WHAT YOU HAVE TO DO:
Once you find the line with "jich využít." in the data below, transcribe exactly each line from there to the line with "Daha temiz bir Bolu için", inclusive, and nothing else. Drop the pictures.

Collected data:
Segment Open

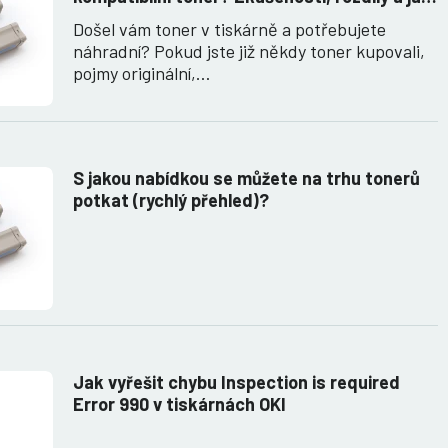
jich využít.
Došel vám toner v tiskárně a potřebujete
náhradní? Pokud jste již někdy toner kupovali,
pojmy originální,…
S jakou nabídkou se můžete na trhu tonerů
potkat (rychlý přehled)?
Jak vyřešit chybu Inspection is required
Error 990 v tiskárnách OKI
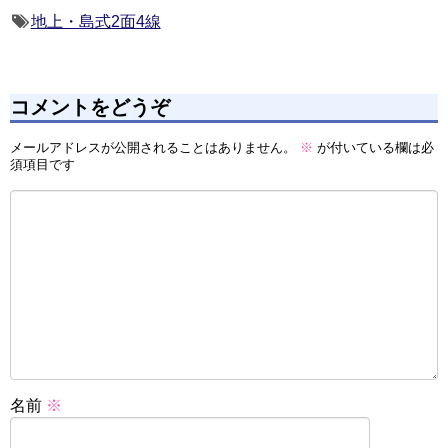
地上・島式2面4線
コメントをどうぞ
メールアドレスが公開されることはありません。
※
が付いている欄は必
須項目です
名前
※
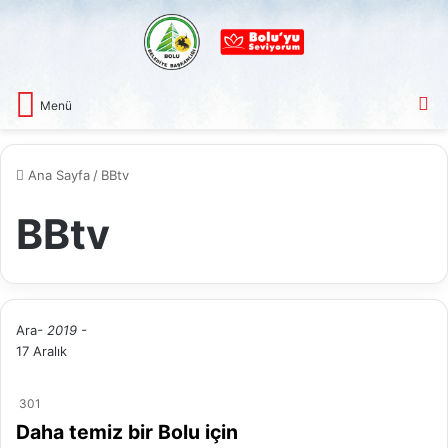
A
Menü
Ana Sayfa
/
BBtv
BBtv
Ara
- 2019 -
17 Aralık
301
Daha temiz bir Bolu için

Segment Closed
Segment Open

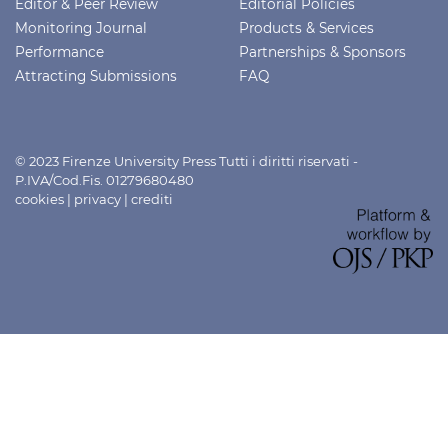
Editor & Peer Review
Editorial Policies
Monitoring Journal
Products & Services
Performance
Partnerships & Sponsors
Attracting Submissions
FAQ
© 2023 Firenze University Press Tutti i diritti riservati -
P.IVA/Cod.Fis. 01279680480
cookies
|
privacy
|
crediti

Segment Closed

REPLY TO THE EXERCISE:
jich využít.
Došel vám toner v tiskárně a potřebujete
náhradní? Pokud jste již někdy toner kupovali,
pojmy originální,…
S jakou nabídkou se můžete na trhu tonerů
potkat (rychlý přehled)?
Jak vyřešit chybu Inspection is required
Error 990 v tiskárnách OKI
地上・島式2面4線
コメントをどうぞ
メールアドレスが公開されることはありません。
※
が付いている欄は必
須項目です
名前
※
A
Menü
Ana Sayfa
/
BBtv
BBtv
Ara
- 2019 -
17 Aralık
301
Daha temiz bir Bolu için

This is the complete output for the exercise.